[Transcribed page contents]
=== Section Start ===

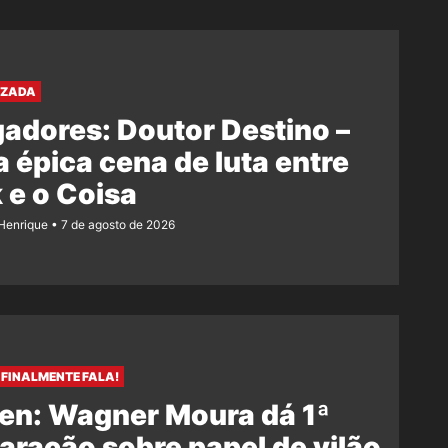
AZADA
adores: Doutor Destino –
 épica cena de luta entre
 e o Coisa
Henrique
7 de agosto de 2026
FINALMENTE FALA!
en: Wagner Moura dá 1ª
aração sobre papel de vilão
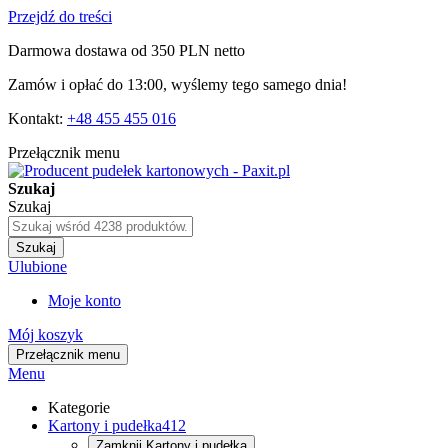
Przejdź do treści
Darmowa dostawa od 350 PLN netto
Zamów i opłać do 13:00, wyślemy tego samego dnia!
Kontakt:
+48 455 455 016
Przełącznik menu
Szukaj
Szukaj
Szukaj
Ulubione
Moje konto
Mój koszyk
Przełącznik menu
Menu
Kategorie
Kartony i pudełka
412
Zamknij
Kartony i pudełka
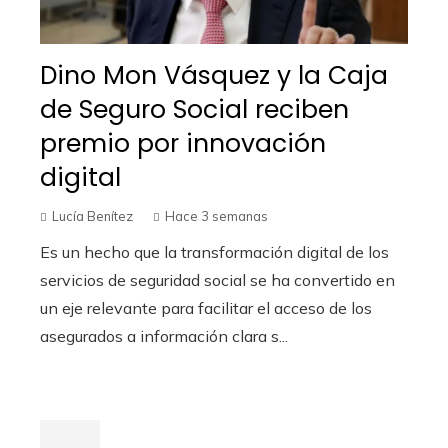
Dino Mon Vásquez y la Caja
de Seguro Social reciben
premio por innovación
digital
Lucía Benítez
Hace 3 semanas
Es un hecho que la transformación digital de los
servicios de seguridad social se ha convertido en
un eje relevante para facilitar el acceso de los
asegurados a información clara s...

=== Section End ===

Exercise details: The records above must be output exactly, except for their pictures.

Response below:
AZADA
adores: Doutor Destino –
 épica cena de luta entre
 e o Coisa
Henrique
7 de agosto de 2026
FINALMENTE FALA!
en: Wagner Moura dá 1ª
aração sobre papel de vilão
Przejdź do treści
Darmowa dostawa od 350 PLN netto
Zamów i opłać do 13:00, wyślemy tego samego dnia!
Kontakt:
+48 455 455 016
Przełącznik menu
Szukaj
Szukaj
Szukaj
Ulubione
Moje konto
Mój koszyk
Przełącznik menu
Menu
Kategorie
Kartony i pudełka
412
Zamknij
Kartony i pudełka
Dino Mon Vásquez y la Caja
de Seguro Social reciben
premio por innovación
digital
Lucía Benítez
Hace 3 semanas
Es un hecho que la transformación digital de los
servicios de seguridad social se ha convertido en
un eje relevante para facilitar el acceso de los
asegurados a información clara s...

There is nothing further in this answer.